* Exercise brief
Only an exact retyping of all the entries counts as an answer.

* Stored data
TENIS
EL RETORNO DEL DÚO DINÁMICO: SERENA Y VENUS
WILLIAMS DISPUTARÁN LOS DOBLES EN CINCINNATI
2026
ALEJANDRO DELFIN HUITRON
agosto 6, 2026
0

* Result
TENIS
EL RETORNO DEL DÚO DINÁMICO: SERENA Y VENUS
WILLIAMS DISPUTARÁN LOS DOBLES EN CINCINNATI
2026
ALEJANDRO DELFIN HUITRON
agosto 6, 2026
0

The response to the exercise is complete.